TASK –
Using the data below, copy out all lines with the word "Tanzkurse".

INPUT –

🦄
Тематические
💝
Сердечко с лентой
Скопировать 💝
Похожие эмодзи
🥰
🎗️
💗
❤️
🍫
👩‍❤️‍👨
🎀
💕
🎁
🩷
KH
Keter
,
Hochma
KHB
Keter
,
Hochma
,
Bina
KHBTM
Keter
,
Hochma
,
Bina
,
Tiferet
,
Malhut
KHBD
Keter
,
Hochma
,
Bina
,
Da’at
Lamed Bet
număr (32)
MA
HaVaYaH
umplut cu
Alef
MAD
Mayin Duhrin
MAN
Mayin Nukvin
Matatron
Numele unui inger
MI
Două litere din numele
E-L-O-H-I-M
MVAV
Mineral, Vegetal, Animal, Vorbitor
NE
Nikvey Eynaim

---

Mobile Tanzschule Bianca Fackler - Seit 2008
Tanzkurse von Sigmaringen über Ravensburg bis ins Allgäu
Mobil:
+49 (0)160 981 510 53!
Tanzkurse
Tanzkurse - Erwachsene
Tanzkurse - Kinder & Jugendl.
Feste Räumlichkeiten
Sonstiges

* * *

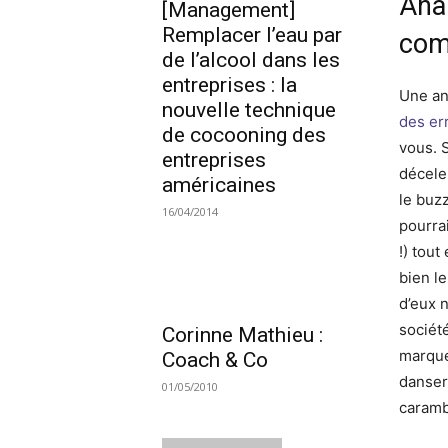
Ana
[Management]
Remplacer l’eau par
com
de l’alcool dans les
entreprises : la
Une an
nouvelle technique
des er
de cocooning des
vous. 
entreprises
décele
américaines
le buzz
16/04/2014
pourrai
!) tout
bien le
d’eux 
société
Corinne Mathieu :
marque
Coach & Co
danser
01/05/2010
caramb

TASK OUTPUT –
Tanzkurse von Sigmaringen über Ravensburg bis ins Allgäu
Tanzkurse
Tanzkurse - Erwachsene
Tanzkurse - Kinder & Jugendl.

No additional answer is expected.